▶ **Your assignment**: Each entry is to be given again exactly; drop the images.

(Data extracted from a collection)
▬▬▬▬▬▬
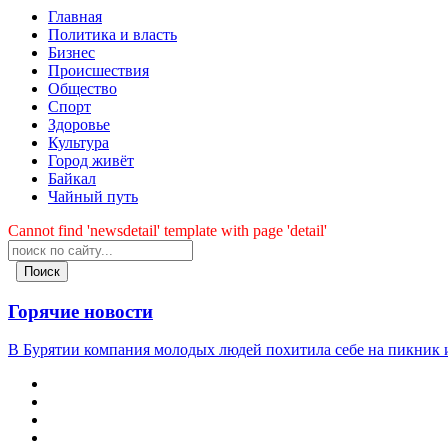
Главная
Политика и власть
Бизнес
Происшествия
Общество
Cпорт
Здоровье
Культура
Город живёт
Байкал
Чайный путь
Cannot find 'newsdetail' template with page 'detail'
Поиск
Горячие новости
В Бурятии компания молодых людей похитила себе на пикник и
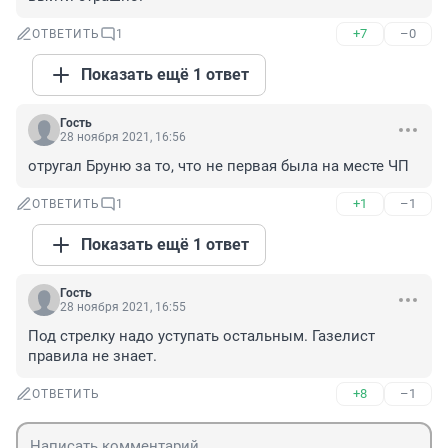
+7
–0
ОТВЕТИТЬ
1
Показать ещё 1 ответ
Гость
28 ноября 2021, 16:56
отругал Бруню за то, что не первая была на месте ЧП
+1
–1
ОТВЕТИТЬ
1
Показать ещё 1 ответ
Гость
28 ноября 2021, 16:55
Под стрелку надо уступать остальным. Газелист 
правила не знает.
+8
–1
ОТВЕТИТЬ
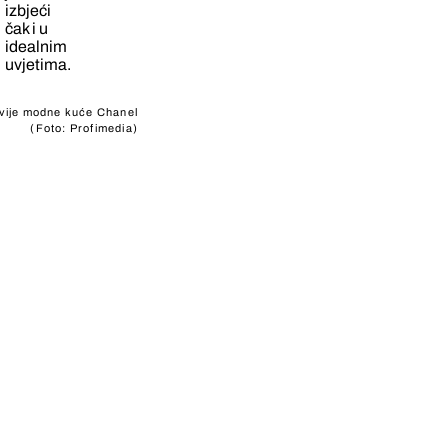
izbjeći
čak i u
idealnim
uvjetima.
evije modne kuće Chanel
(Foto: Profimedia)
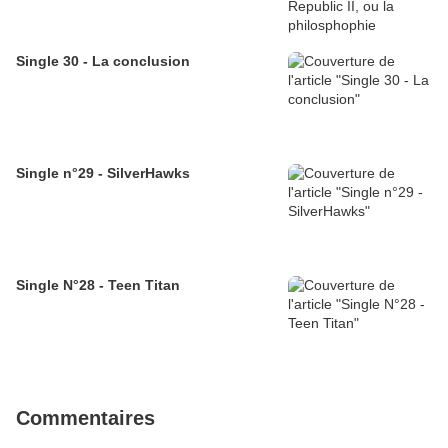
Single 30 - La conclusion
Single n°29 - SilverHawks
Single N°28 - Teen Titan
Commentaires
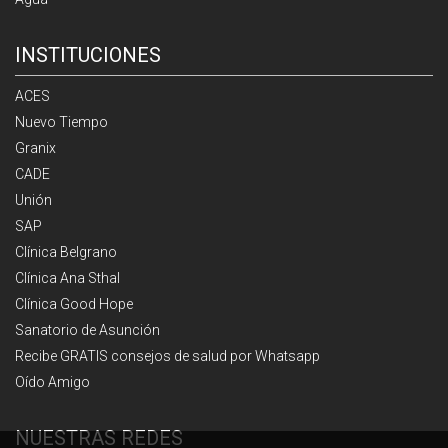
INSTITUCIONES
ACES
Nuevo Tiempo
Granix
CADE
Unión
SAP
Clínica Belgrano
Clínica Ana Sthal
Clínica Good Hope
Sanatorio de Asunción
Recibe GRATIS consejos de salud por Whatsapp
Oído Amigo
NUESTRAS REDES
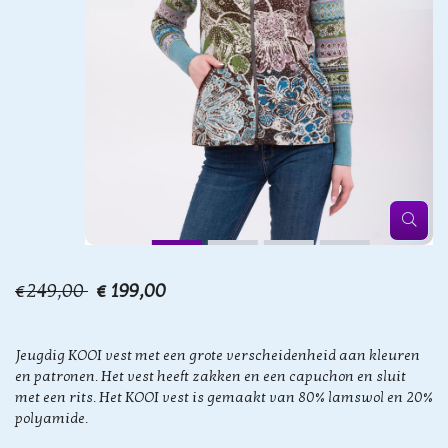
€249,00
€ 199,00
Jeugdig KOOI vest met een grote verscheidenheid aan kleuren
en patronen. Het vest heeft zakken en een capuchon en sluit
met een rits. Het KOOI vest is gemaakt van 80% lamswol en 20%
polyamide.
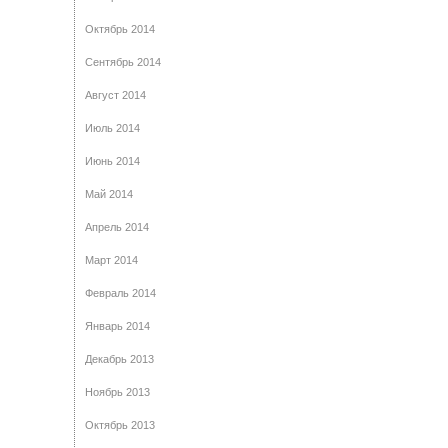
Октябрь 2014
Сентябрь 2014
Август 2014
Июль 2014
Июнь 2014
Май 2014
Апрель 2014
Март 2014
Февраль 2014
Январь 2014
Декабрь 2013
Ноябрь 2013
Октябрь 2013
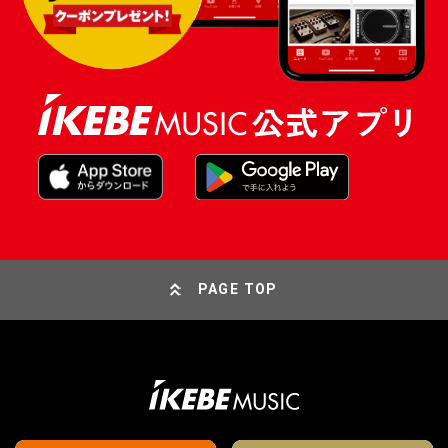
PAGE TOP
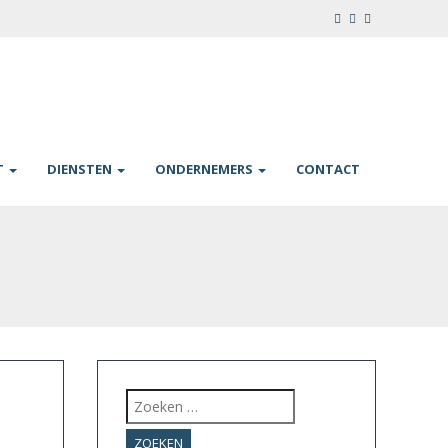
T
DIENSTEN
ONDERNEMERS
CONTACT
Zoeken
naar:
▬▬▬▬▬▬
▶ **Response to this task**:
Главная
Политика и власть
Бизнес
Происшествия
Общество
Cпорт
Здоровье
Культура
Город живёт
Байкал
Чайный путь
Cannot find 'newsdetail' template with page 'detail'
Поиск
Горячие новости
В Бурятии компания молодых людей похитила себе на пикник и
+7
–0
ОТВЕТИТЬ
1
Показать ещё 1 ответ
Гость
28 ноября 2021, 16:56
отругал Бруню за то, что не первая была на месте ЧП
+1
–1
ОТВЕТИТЬ
1
Показать ещё 1 ответ
Гость
28 ноября 2021, 16:55
Под стрелку надо уступать остальным. Газелист 
правила не знает.
+8
–1
ОТВЕТИТЬ
izbjeći
čak i u
idealnim
uvjetima.
evije modne kuće Chanel
(Foto: Profimedia)
Single 30 - La conclusion
Single n°29 - SilverHawks
Single N°28 - Teen Titan
Commentaires
INSTITUCIONES
ACES
Nuevo Tiempo
Granix
CADE
Unión
SAP
Clínica Belgrano
Clínica Ana Sthal
Clínica Good Hope
Sanatorio de Asunción
Recibe GRATIS consejos de salud por Whatsapp
Oído Amigo
NUESTRAS REDES
€249,00
€ 199,00
Jeugdig KOOI vest met een grote verscheidenheid aan kleuren
en patronen. Het vest heeft zakken en een capuchon en sluit
met een rits. Het KOOI vest is gemaakt van 80% lamswol en 20%
polyamide.
Октябрь 2014
Сентябрь 2014
Август 2014
Июль 2014
Июнь 2014
Май 2014
Апрель 2014
Март 2014
Февраль 2014
Январь 2014
Декабрь 2013
Ноябрь 2013
Октябрь 2013
PAGE TOP
T
DIENSTEN
ONDERNEMERS
CONTACT
Zoeken
naar:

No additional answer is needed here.